* _ACTIVITY_: Copy each line that includes the string "vehicles" from the material into your answer.

* _DATA_:
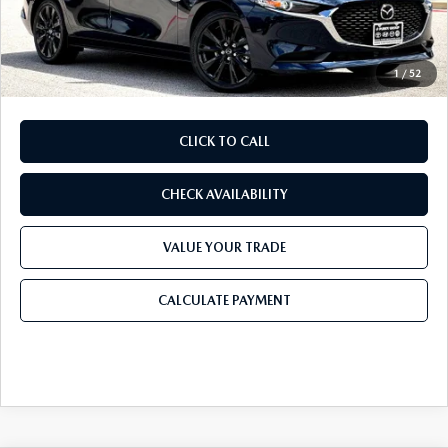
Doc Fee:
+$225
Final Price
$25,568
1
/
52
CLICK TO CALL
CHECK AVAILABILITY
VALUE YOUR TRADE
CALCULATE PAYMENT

* * *

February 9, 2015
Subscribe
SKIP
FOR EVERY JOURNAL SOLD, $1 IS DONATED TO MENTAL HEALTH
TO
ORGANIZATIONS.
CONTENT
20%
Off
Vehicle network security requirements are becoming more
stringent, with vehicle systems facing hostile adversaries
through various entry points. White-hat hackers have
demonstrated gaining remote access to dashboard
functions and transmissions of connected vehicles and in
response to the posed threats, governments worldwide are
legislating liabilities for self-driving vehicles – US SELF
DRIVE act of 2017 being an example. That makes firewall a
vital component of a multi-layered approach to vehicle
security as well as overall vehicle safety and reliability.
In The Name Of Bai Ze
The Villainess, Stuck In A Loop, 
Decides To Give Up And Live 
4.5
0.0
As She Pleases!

==

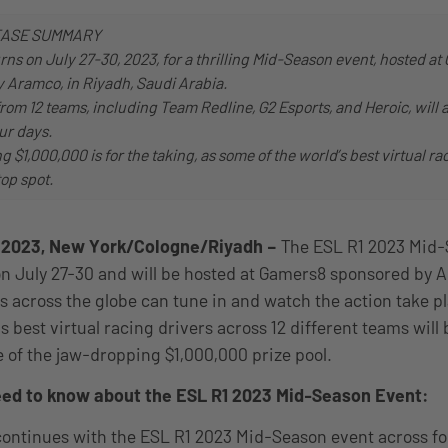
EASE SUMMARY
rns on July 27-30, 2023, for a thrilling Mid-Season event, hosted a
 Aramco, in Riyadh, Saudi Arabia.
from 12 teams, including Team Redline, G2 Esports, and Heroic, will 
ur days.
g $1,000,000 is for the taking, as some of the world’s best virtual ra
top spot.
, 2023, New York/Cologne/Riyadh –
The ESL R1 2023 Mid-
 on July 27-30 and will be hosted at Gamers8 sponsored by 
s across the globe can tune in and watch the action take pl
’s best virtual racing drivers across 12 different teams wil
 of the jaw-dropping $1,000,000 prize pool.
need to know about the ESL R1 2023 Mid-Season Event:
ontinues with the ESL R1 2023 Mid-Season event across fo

* _EXERCISE SOLUTION_:
functions and transmissions of connected vehicles and in
legislating liabilities for self-driving vehicles – US SELF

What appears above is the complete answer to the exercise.